I’ve noticed that evening comes earlier now. Rocking the baby to bed at 830 pm, it seems to be pretty dark out. These steaming days of late August will carry on into September as usual, but they are but the opening notes of Summer’s grand finale.
I welcome autumn. I won’t miss the humidity, or the mosquitoes. I won’t miss the stress of taking non-swimmers to the pool. I won’t miss these “relaxing” days of summer that, frankly, this summer, were not.
Maybe I just don’t know how to relax. Maybe I just can’t relax without my husband here to take care of all the worrying and fussing and the what-ifs.
At the grocery store yesterday, Katie had a non sequitor question: “Mommy, is it almost time for Halloween?” I told her no.
“Then why is all the Halloween candy out?” And I looked up from trying to keep Mary pinned to the seat while selecting bagels and checking my list and reminding myself not to forget the half-and-half which I did later, after all, forget. Sure enough, the seasonal display had heaps of orange and black wrapped treats.
“They do it to drive mothers nuts,” said a smiling woman pushing her own child-filled cart in passing. I then lost myself in thoughts of how brilliant these marketers were to put the candy out early, so you buy it so you don’t have to think about it any more, then you eat it, or you forget that you bought it, and you buy more – genius! I almost missed her second line, which I heard with perfect Doppler Effect:
“They’ll have the Christmas candy out before you know it.”
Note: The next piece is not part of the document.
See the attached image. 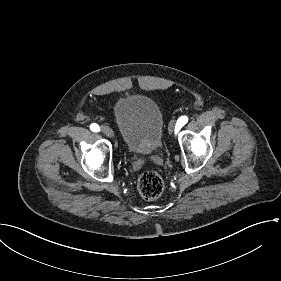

Oh, I hope so. More than I welcome the cool days of fall and the beauty of changing leaves and the comfort of a school routine and the return to hot food to warm chilly bodies, I long for the approach of winter and the return of my husband. May the days fly by.
He left seven weeks ago today. We have 19 more to go. It’s not that long; we’ve survived worse, I keep reminding myself. Not too long ago, seven weeks seemed like an eternity. Now, it seems like nothing compared to what I have left to do. In twelve weeks, seven weeks will again, likely, seem like an eternity.
But it will come. And then I will hope once more for time to stand still.